A little prairie can rescue honey bees from famine on the farm


Scientists placed honey bee hives next to soybean fields in Iowa and tracked how the bees fared over the growing season. To their surprise, the bees did well for much of the summer. The colonies thrived and gained weight. But in August, the trend reversed. By mid-October, most of the honey was gone and the overwintering brood was malnourished, the team discovered. Placing the hives near restored prairies late in the season rescued them.

«We saw a feast-or-famine kind of dynamic happening, where in the middle of the summer they were doing great.

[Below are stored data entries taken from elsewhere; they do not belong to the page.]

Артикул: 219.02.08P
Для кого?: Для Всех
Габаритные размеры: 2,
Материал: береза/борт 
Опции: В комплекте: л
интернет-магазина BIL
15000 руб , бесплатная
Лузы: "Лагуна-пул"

In fact, the hives in highly agricultural areas outcompeted hives in areas with less soybean production,» said Amy Toth, a professor of ecology, evolution and organismal biology at Iowa State University who led the research with ISU entomology professor Matthew O’Neal and University of Illinois entomology professor Adam Dolezal.

«But then they all just crashed and burned at the end of the year,» Toth said.

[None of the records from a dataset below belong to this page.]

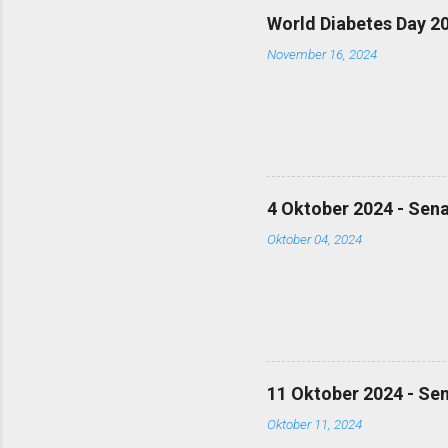
World Diabetes Day 2
November 16, 2024
4 Oktober 2024 - Sen
Oktober 04, 2024
11 Oktober 2024 - Se
Oktober 11, 2024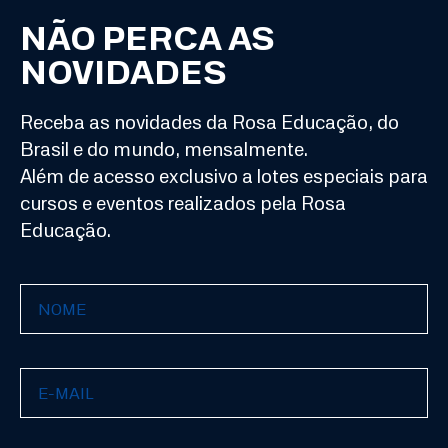
NÃO PERCA AS
NOVIDADES
Receba as novidades da Rosa Educação, do
Brasil e do mundo, mensalmente.
Além de acesso exclusivo a lotes especiais para
cursos e eventos realizados pela Rosa
Educação.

In further experiments, the researchers were able to «rescue» some of the afflicted hives by moving them to reconstructed prairie sites with many late-flowering prairie plants. Those hives rebounded to healthy levels and were better prepared for winter.

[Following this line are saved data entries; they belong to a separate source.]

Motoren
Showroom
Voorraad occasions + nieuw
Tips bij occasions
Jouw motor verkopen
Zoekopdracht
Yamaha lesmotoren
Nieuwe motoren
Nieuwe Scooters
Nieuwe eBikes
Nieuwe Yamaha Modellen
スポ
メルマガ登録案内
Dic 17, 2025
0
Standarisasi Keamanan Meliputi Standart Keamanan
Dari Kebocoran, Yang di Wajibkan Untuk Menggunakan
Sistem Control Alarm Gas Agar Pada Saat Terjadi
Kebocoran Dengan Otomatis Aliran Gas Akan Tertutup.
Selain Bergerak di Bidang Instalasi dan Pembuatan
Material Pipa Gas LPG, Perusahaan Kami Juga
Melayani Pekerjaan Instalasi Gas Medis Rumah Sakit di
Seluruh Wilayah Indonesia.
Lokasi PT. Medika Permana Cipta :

The findings, published in the Proceedings of the National Academy of Sciences, offer a more nuanced view of the role of agriculture in honey bee health than was previously available, Dolezal said.

«There’s been a lot of interest in how bees respond to agriculture,» he said. «There’s been work on pesticides and predictions that the highly monocultured agricultural landscapes have lost a lot of floral resources.»

Some studies have found, however, that honey bees do better in agricultural areas than in other landscapes, Dolezal said.